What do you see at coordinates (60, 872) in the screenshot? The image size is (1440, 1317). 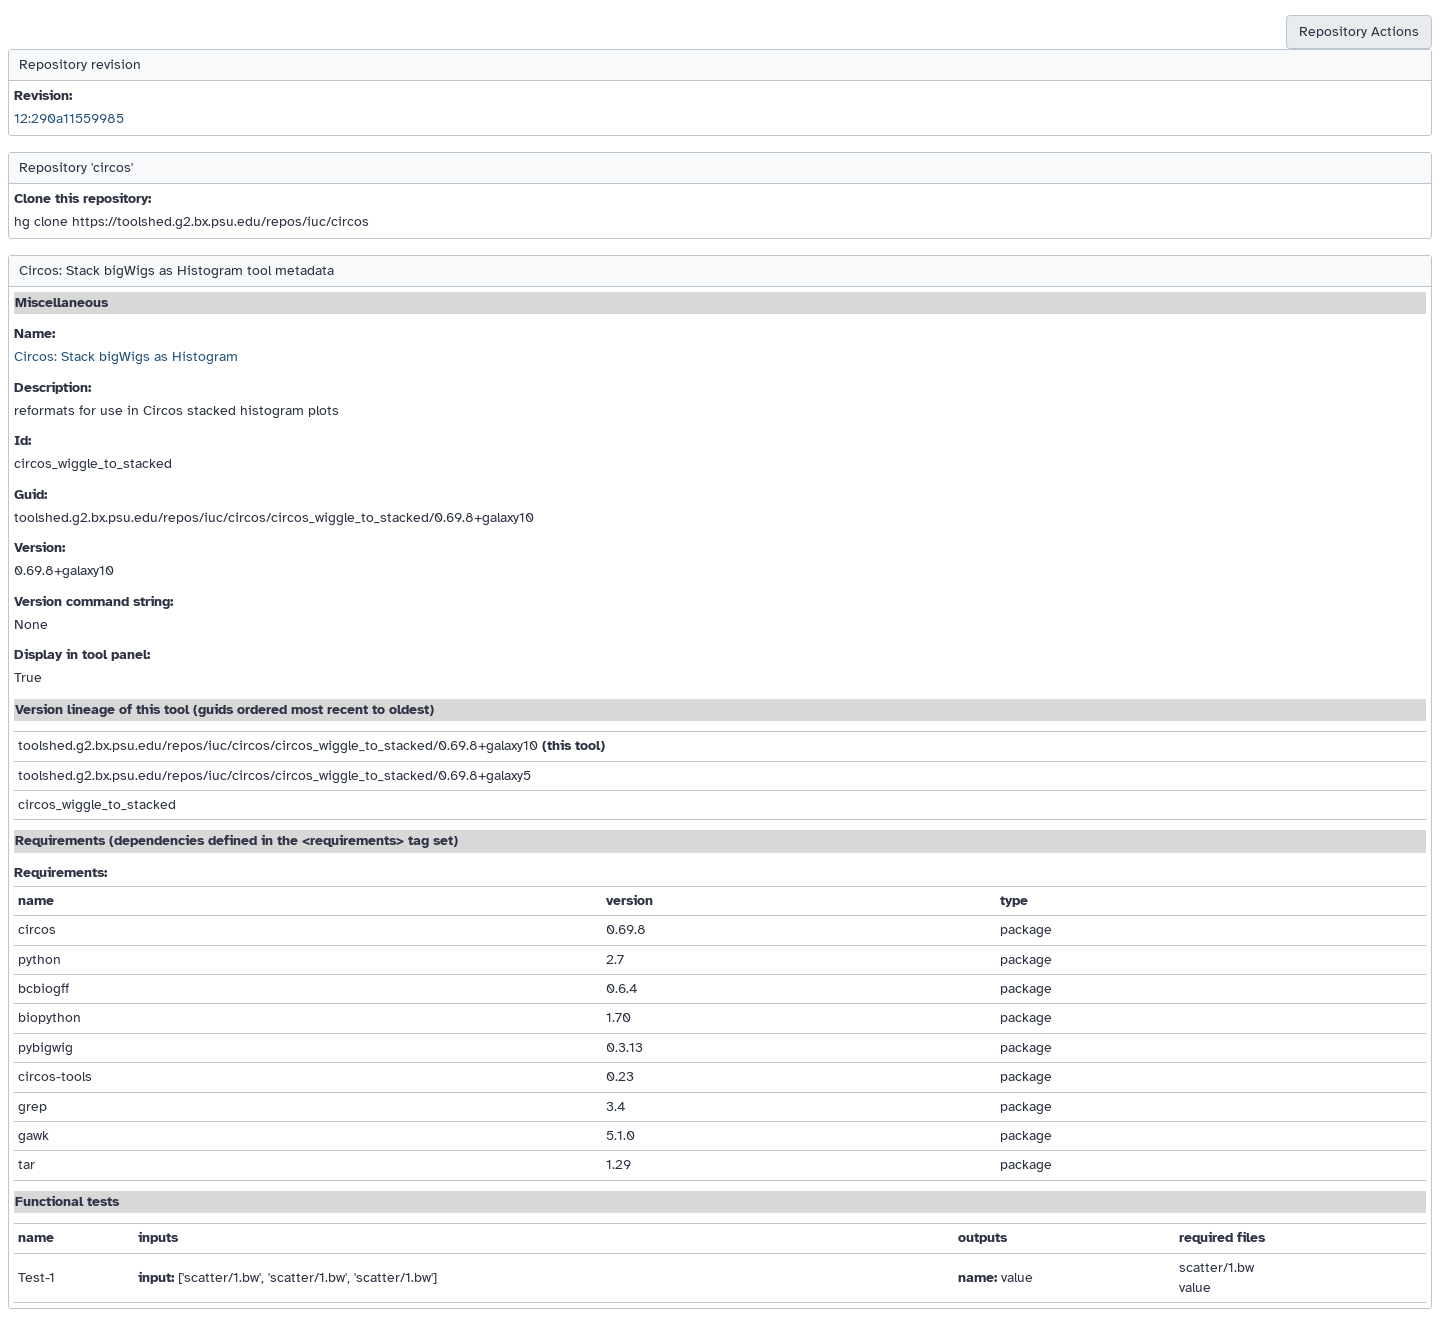 I see `Requirements:` at bounding box center [60, 872].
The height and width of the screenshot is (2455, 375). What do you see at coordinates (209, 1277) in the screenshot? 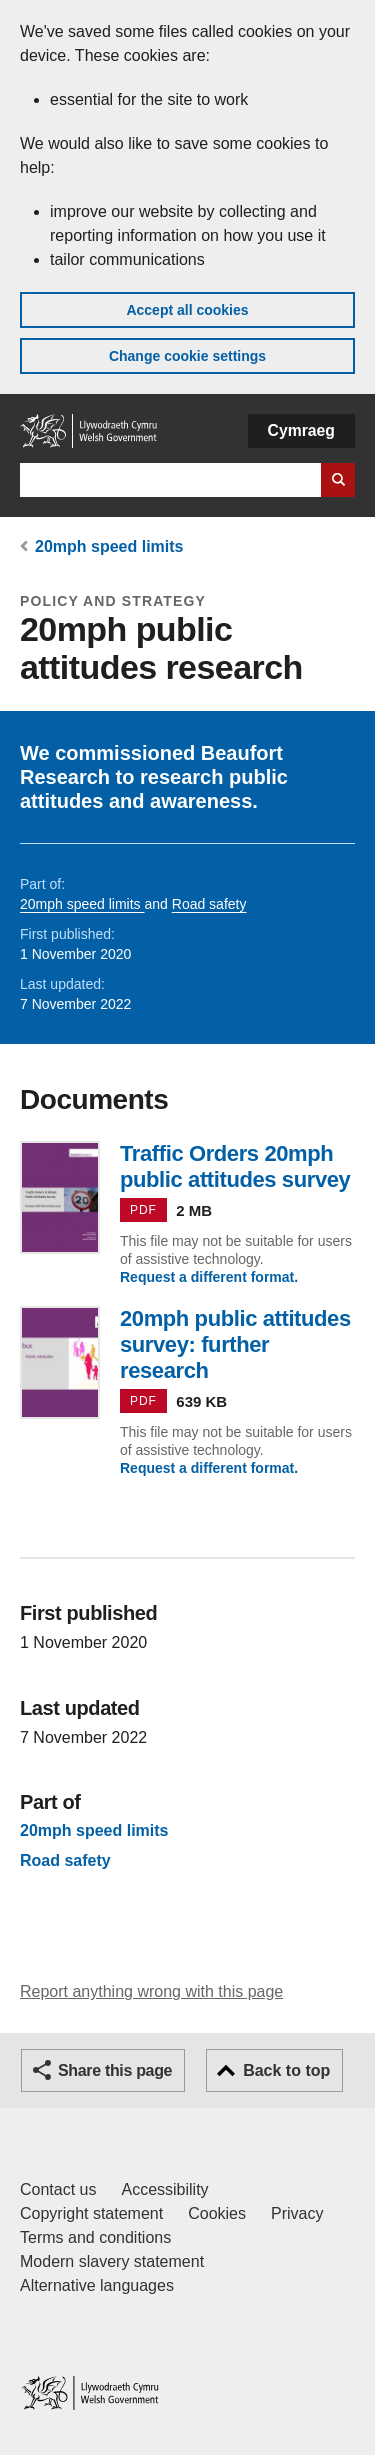
I see `Request a different format.` at bounding box center [209, 1277].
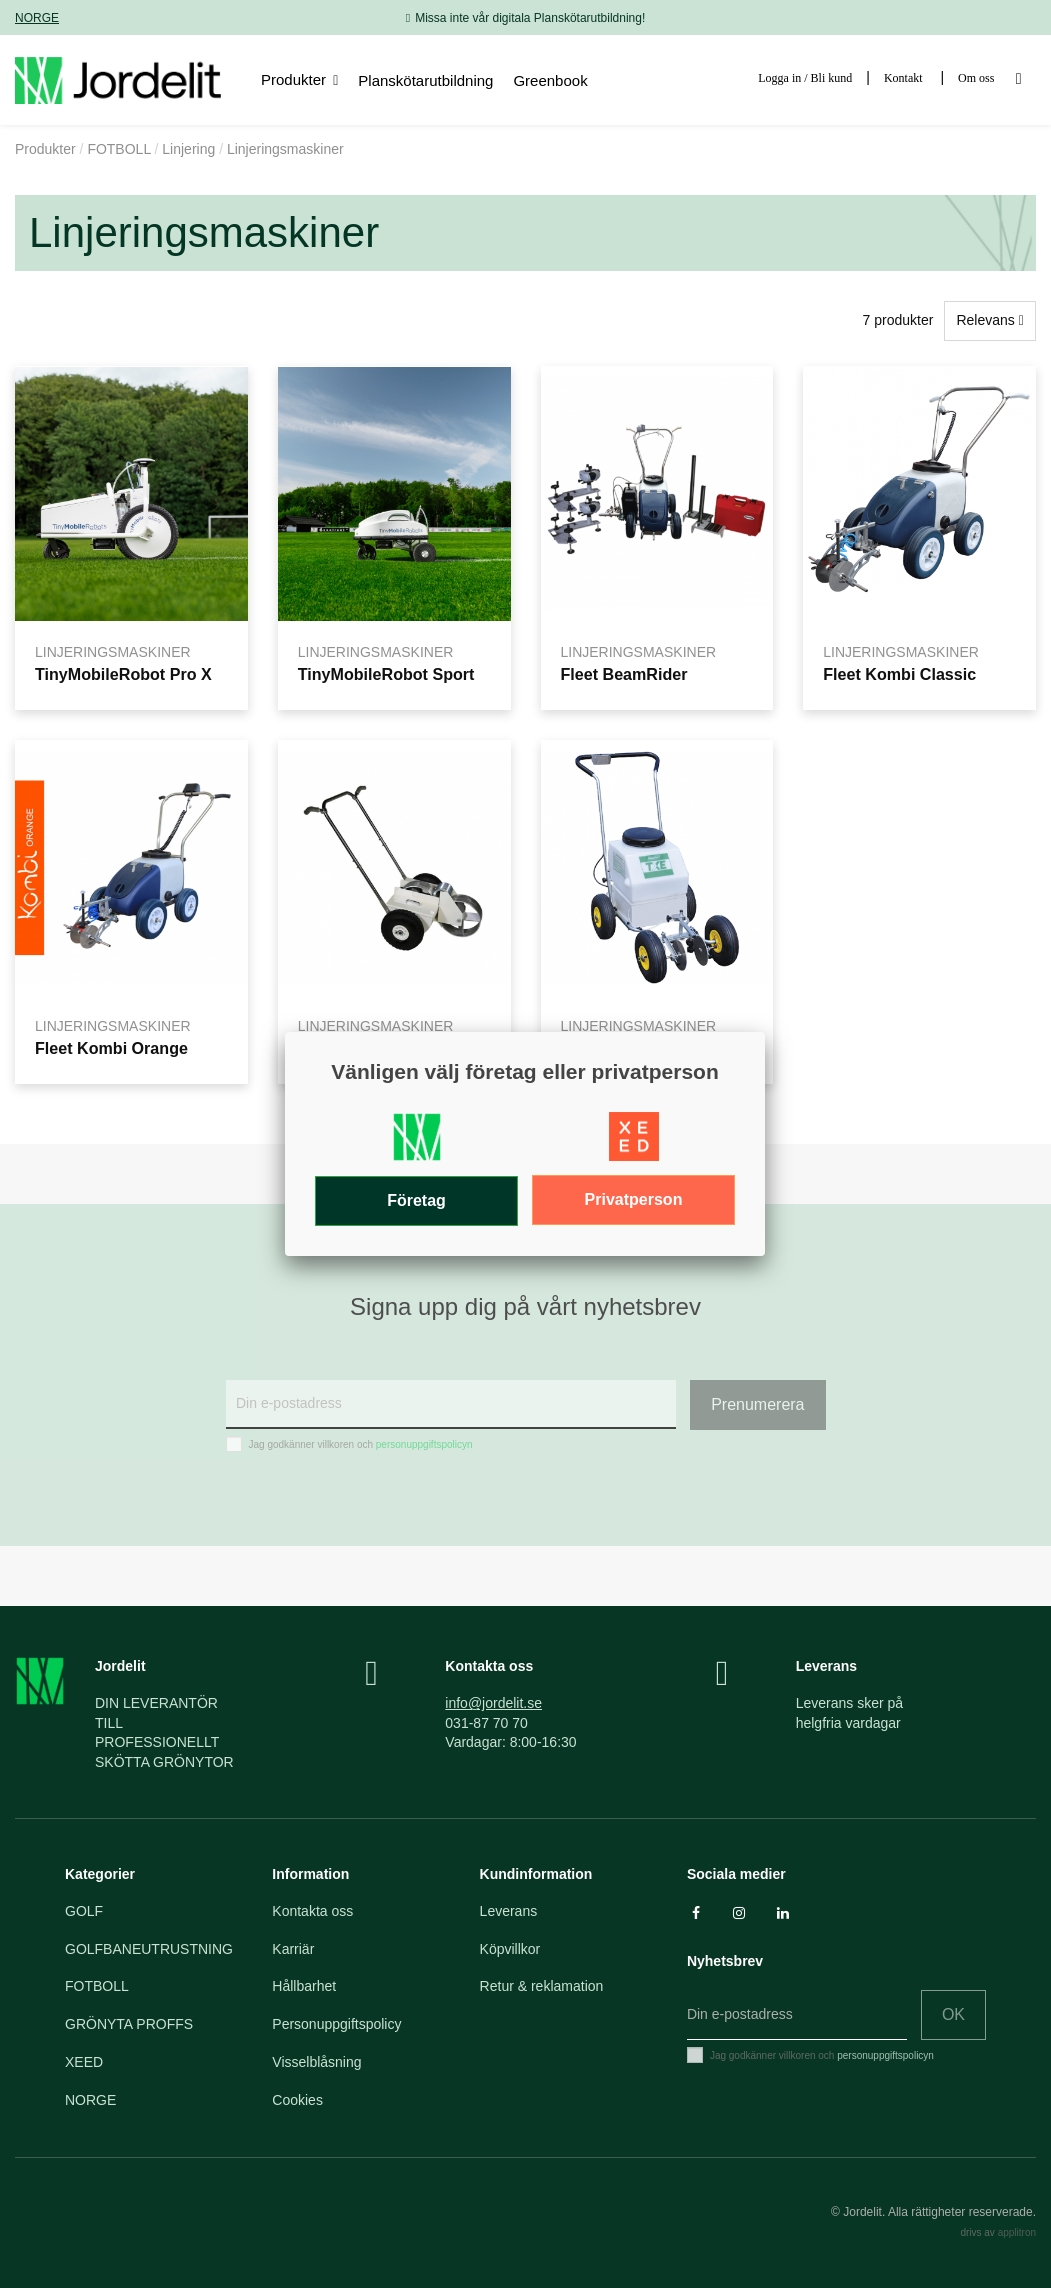 This screenshot has width=1051, height=2288. What do you see at coordinates (493, 1703) in the screenshot?
I see `info@jordelit.se` at bounding box center [493, 1703].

════════

## EXERCISE GOAL
Copy out exactly the lines between the line that contains "The height and" and the last line of the records, both ends included; leave out every picture.

## ANSWER TO THE EXERCISE
The height and width of the screenshot is (2455, 375). What do you see at coordinates (209, 1277) in the screenshot? 
I see `Request a different format.` at bounding box center [209, 1277].
 This screenshot has width=1051, height=2288. What do you see at coordinates (493, 1703) in the screenshot?
I see `info@jordelit.se` at bounding box center [493, 1703].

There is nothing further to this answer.